As the campaign for the vacant seat on council gathers momentum, Coun. Leif Wergeland questions Saanich’s existing administrative policy concerning election campaign signs.

Election signs cannot appear on Saanich municipal property until the first day of the nomination period (46 days before general voting day) and must be removed four days after the election vote, according to Saanich’s existing administrative policy. Saanich, however, does not specifically regulate election signs that appear on private property prior to the nomination period that govern election signs on private property.

As Ken Watson, director of legislative services, told council, Saanich regulates signs of any kind on private property on a complaint basis.

“Our policy currently does not regulate private property,” he said. “We have a sign bylaw, but it does not specifically address temporary signs of the political flavour. It does address temporary signs. So I suppose if someone could put up a sign and have it there for a very long time, we could address it under our sign bylaw. But our sign bylaw does not particularly address the existence of…a political sign.”

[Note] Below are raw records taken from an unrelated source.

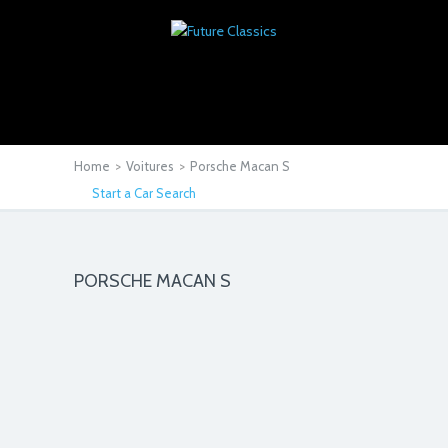
Home
>
Voitures
>
Porsche Macan S
Start a Car Search
PORSCHE MACAN S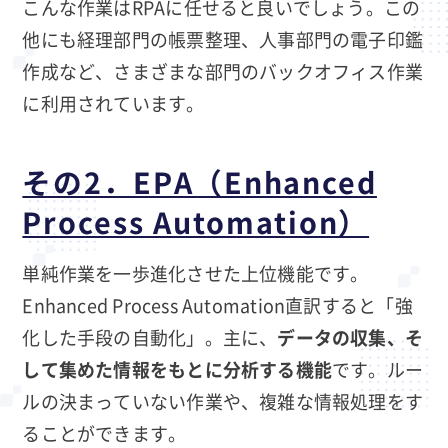
こんな作業はRPAに任せると良いでしょう。この
他にも経理部門の帳票整理、人事部門の電子印鑑
作成など、さまざまな部門のバックオフィス作業
に利用されています。
その2．EPA（Enhanced
Process Automation）
単純作業を一歩進化させた上位機能です。
Enhanced Process Automation直訳すると「強
化した手段の自動化」。主に、
データの収集、そ
して集めた情報をもとに分析する機能
です。ルー
ルの決まっていない作業や、複雑な情報処理をす
ることができます。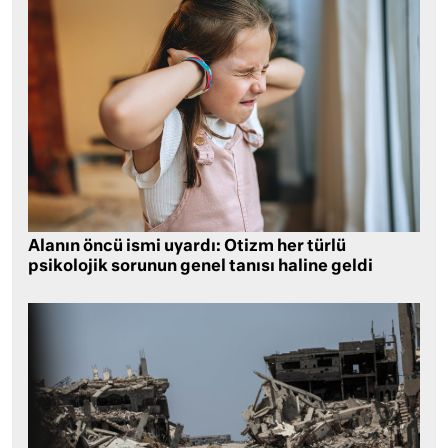
Alanın öncü ismi uyardı: Otizm her türlü
psikolojik sorunun genel tanısı haline geldi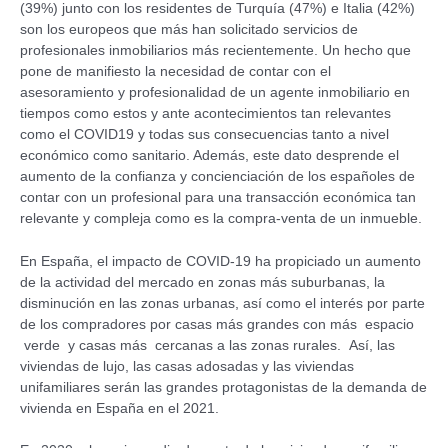
(39%) junto con los residentes de Turquía (47%) e Italia (42%)
son los europeos que más han solicitado servicios de
profesionales inmobiliarios más recientemente. Un hecho que
pone de manifiesto la necesidad de contar con el
asesoramiento y profesionalidad de un agente inmobiliario en
tiempos como estos y ante acontecimientos tan relevantes
como el COVID19 y todas sus consecuencias tanto a nivel
económico como sanitario. Además, este dato desprende el
aumento de la confianza y concienciación de los españoles de
contar con un profesional para una transacción económica tan
relevante y compleja como es la compra-venta de un inmueble.
En España, el impacto de COVID-19 ha propiciado un aumento
de la actividad del mercado en zonas más suburbanas, la
disminución en las zonas urbanas, así como el interés por parte
de los compradores por casas más grandes con más espacio
verde y casas más cercanas a las zonas rurales. Así, las
viviendas de lujo, las casas adosadas y las viviendas
unifamiliares serán las grandes protagonistas de la demanda de
vivienda en España en el 2021.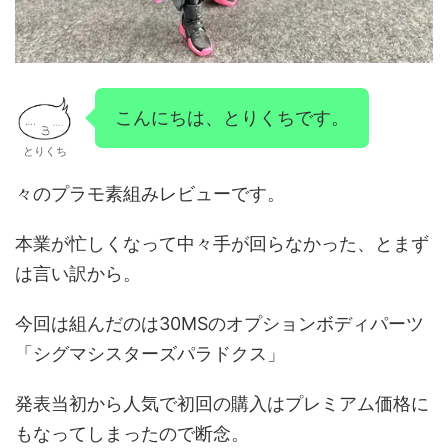
こんにちは、とりくちです。
とりくち
々のプラモ素組みレビューです。
本業が忙しくなって中々手が回らなかった、とまず
は言い訳から。
今回は組んだのは30MSのオプションボディパーツ
「シグマシスターズパラドクス」
発表当初から人気で初回の購入はプレミアム価格に
もなってしまったので断念。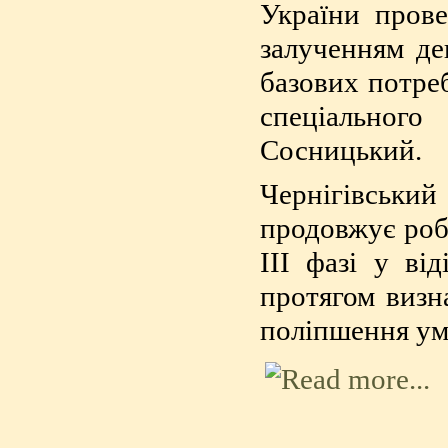
України прове
залученням де
базових потреб
спеціальног
Сосницький.
Чернігівський
продовжує робо
ІІІ фазі у ві
протягом визн
поліпшення умо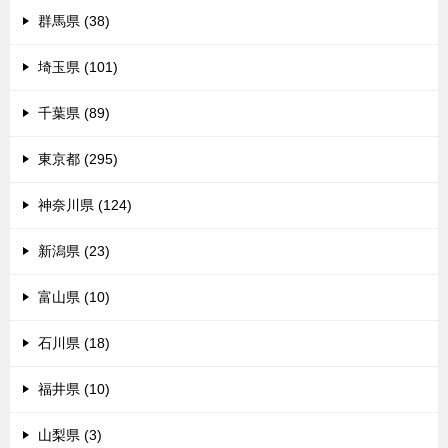
群馬県 (38)
埼玉県 (101)
千葉県 (89)
東京都 (295)
神奈川県 (124)
新潟県 (23)
富山県 (10)
石川県 (18)
福井県 (10)
山梨県 (3)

This apparent gap has Wergeland concerned. “If Coun. Murdock puts a sign on private property, I can complain, staff can go out, have it removed,” said Wergeland. “But if nobody complains, no problems. That is not fair as far as signage goes. And I guess from my perspective, clarity and fairness for everyone would be no election signs up, period. I would feel more comfortable.”

Wergeland made these comments as council debated a notice of motion from Coun. Susan Brice calling on the district to look into election signs. “With the upcoming byelection, there is an opportunity to set a standard that all candidates will be expected to follow and this would become the standard for future elections in Saanich,” it read.

Staff, in turn, alerted her to recent revisions to Saanich’s administrative policy. “With respect to municipal elections, signs would be permitted to be placed beginning the first day of the nomination period [46 days before general voting day] and must be removed four days after the election vote,” it now reads.

Brice said that she is not against signs. “I totally support election signs,” she said. “However, I think we all see and I have heard from the community about this visual clutter. I was reminded during the last provincial election, when there were four candidates, about what can happen over a period of time.”

Coun. Vickie Sanders supported the measure, noting that that election signs during the last municipal election appeared in July and August, a claim disputed by Coun. Fred Haynes.

“My recall is that, if we are talking about signs going up early, mine went up on Labour Day, which is September, and I think I was one of the first out of the gates,” he said. “So in the minutes, I will not accept that July and August was the time when signs went up.”

Sanders did not appear to back down from the claim, prompting Mayor Richard Atwell to intervene. “No one’s campaign is on trial here.”

This discussion took place about three months before the actual vote to fill the seat left vacant following the death of former councillor Vic Derman in March.

While council has yet to schedule a date for the byelection, it will likely take place in September.

Two candidates, Natalie Chambers, a local farmer and food-security activist, and Rebecca Mersereau, who nearly won a council seat in 2014, have already declared their candidacy.

Notably, both entered the campaign with the promise to defend the political legacy of Derman, who last week posthumously received the award for Long Term Achievement for his “leadership in environmental stewardship and advocacy for climate change action” during the 2017 Saanich Environmental Awards.

Several facts about what lies ahead remain uncertain, starting with the actual cost of the byelection.

“As there is still some planning work to be done, we do not have a cost figure at this time,” said Tara Zajac, a spokesperson for the district, last month. “However, we established funding of $173,500 in the financial plan for the 2017 byelection.”

Note: An earlier version of this story incorrectly attributed Sanders’ comments to Coun. Susan Brice. We regret the error.